Space weather events produce the beautiful glow of the northern and southern lights, but, if intense enough, they can also endanger spacecraft and astronauts, disrupt radio communications, and even cause large electrical blackouts. Since space weather is created by particles and energy sent from the Sun, it varies with the Sun’s 11-year cycle of activity – the solar cycle. But space weather also varies on shorter timescales, such as seasonally and daily.
The new results, published in the journal Nature Communications, found that the seasonal differences are caused by a phenomenon known as the Kelvin-Helmholtz instability. This instability forms curling waves at the boundary between two regions – such as different layers of the atmosphere or between air and water – flowing at different speeds. These waves sometimes occur in Earth’s atmosphere, resulting in unique cloud formations that look like a series of crashing ocean waves. In space, these waves are composed of charged particles that are energized and pushed toward Earth, resulting in enhanced space weather effects.
The new findings confirm that Kelvin-Helmholtz waves are more commonly produced during the spring and fall equinoxes.

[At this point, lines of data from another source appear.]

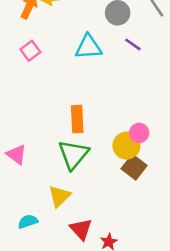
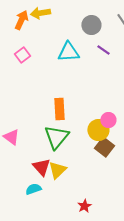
yellow triangle: (59, 196) -> (57, 170), moved
cyan semicircle: (28, 221) -> (33, 189), moved
red triangle: (81, 229) -> (41, 167), moved

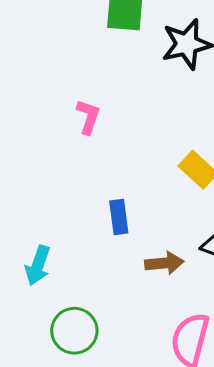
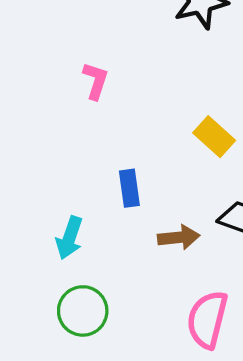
cyan arrow: (38, 265) -> (69, 238), moved

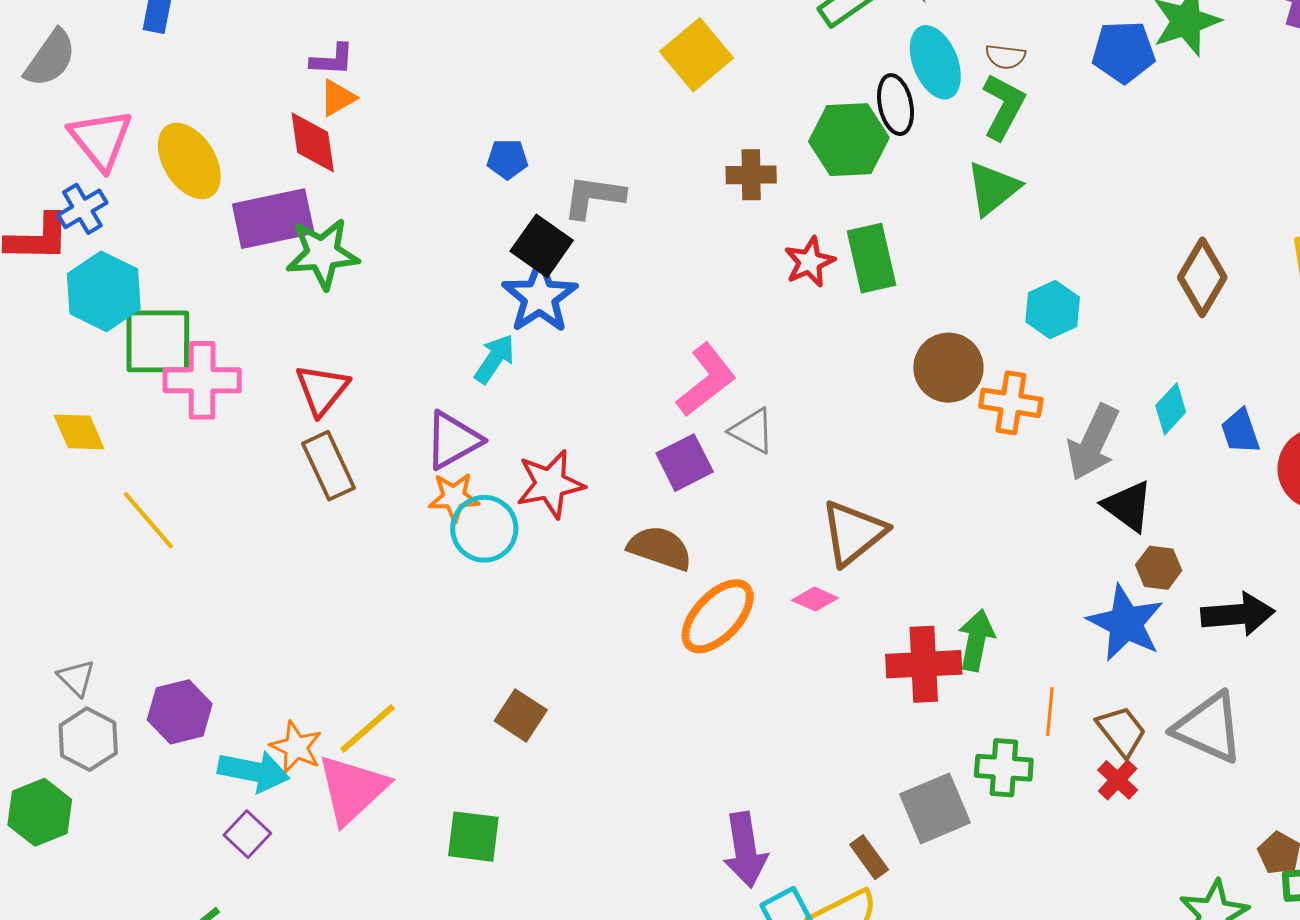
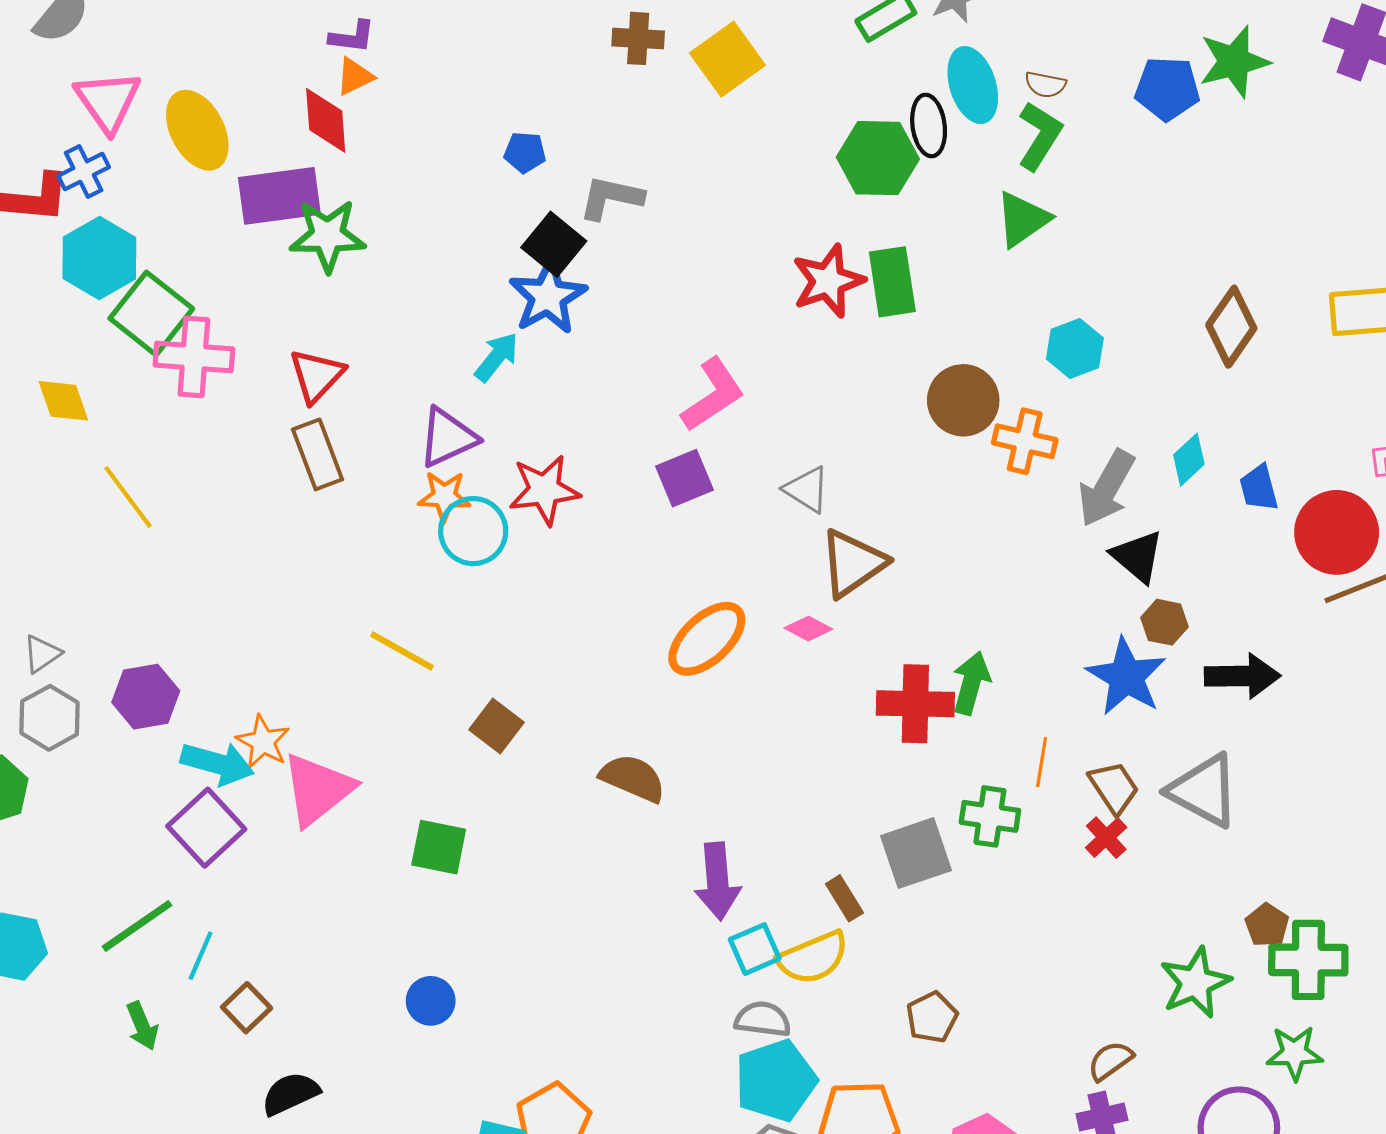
brown cross: (751, 175) -> (638, 38), moved
red star: (809, 262) -> (828, 281), size x1.4
green square: (158, 341) -> (151, 314), turned 34
gray triangle: (752, 431) -> (807, 489), moved
brown semicircle: (660, 548) -> (633, 778), moved
gray triangle: (76, 678) -> (42, 654), turned 36
yellow line: (367, 729) -> (402, 651), moved, turned 66
purple square: (247, 834) -> (206, 828), size x1.6

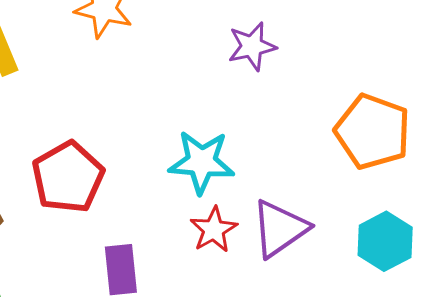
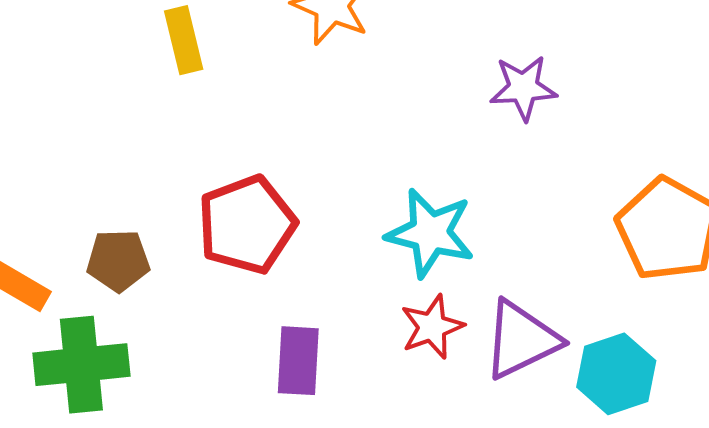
cyan hexagon: (385, 241) -> (616, 374), moved

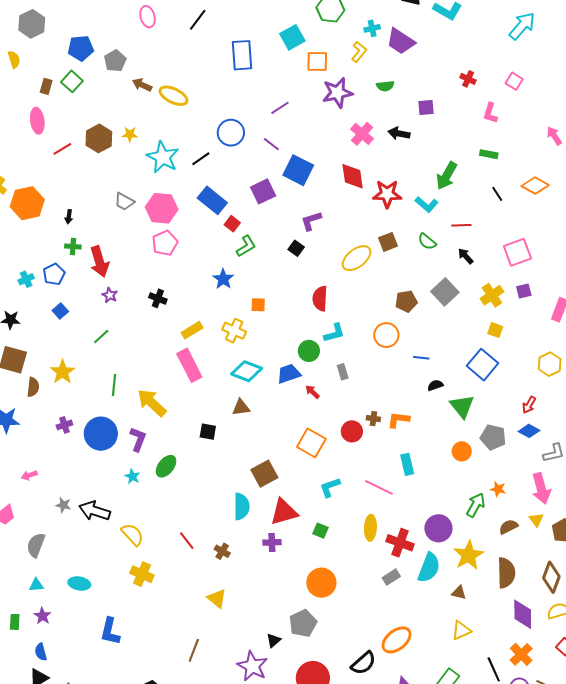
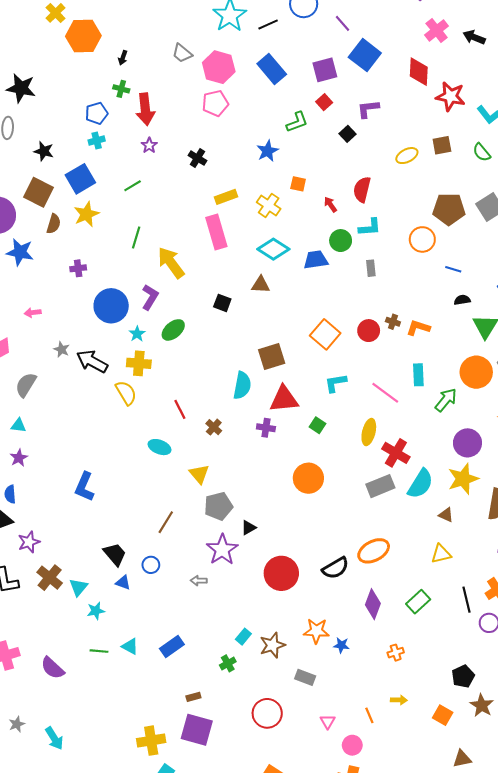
red square: (232, 224) -> (324, 102), moved
yellow ellipse: (357, 258) -> (407, 156), size x0.7
cyan cross: (26, 279) -> (97, 140), moved
brown pentagon: (406, 301) -> (449, 209), size x1.4
blue square: (60, 311) -> (80, 179), moved, size x1.8
red arrow: (312, 392) -> (330, 205), moved
blue circle: (101, 434) -> (111, 306), moved
orange circle: (462, 451) -> (476, 372), size x1.6
green arrow: (476, 505) -> (446, 400), moved
purple circle: (438, 528) -> (467, 443), moved
yellow cross: (142, 574) -> (139, 363), moved, turned -30
gray rectangle: (391, 577) -> (380, 486), size x1.5
cyan ellipse: (79, 583) -> (160, 447), moved
gray pentagon: (303, 623) -> (218, 506), moved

During the equinoxes, Earth is not tilted toward or away from the Sun. As a result, the orientation of the Sun’s and Earth’s magnetic fields is ideal for forming Kelvin-Helmholtz waves. When Earth’s magnetic field is tilted at extremes toward or away from the Sun – such as during the summer and winter solstices – few Kelvin-Helmholtz waves are created.
“We have discovered that Kelvin-Helmholtz waves in the space around Earth are seasonal, which explains an important factor in the seasonal variation of space weather,” said the lead author on the new study, Shiva Kavosi, a researcher at Embry–Riddle Aeronautical University in Daytona Beach, Florida. “These waves are ubiquitous and can be found roughly 20 percent of the time around Earth, but after monitoring over an entire solar cycle, we now know there are more chances observing them during certain times of the year.”
To make the discovery, scientists used 11 years of data from NASA’s Time History of Events and Macroscale Interactions during Substorms, or THEMIS, mission, as well as four years of data from the Magnetospheric Multiscale, or MMS, mission. “The unique orbits and long period of observations by THEMIS made this discovery – which was first theorized in the 1970s – possible,” Kavosi said.
By better understanding how Kelvin-Helmholtz waves form due to Earth’s seasonal tilt, researchers can better forecast its effects and plan accordingly to ensure spacecraft and astronaut safety. “Additionally, space weather forecasters can now add this component to their models for better forecasting,” Kavosi said.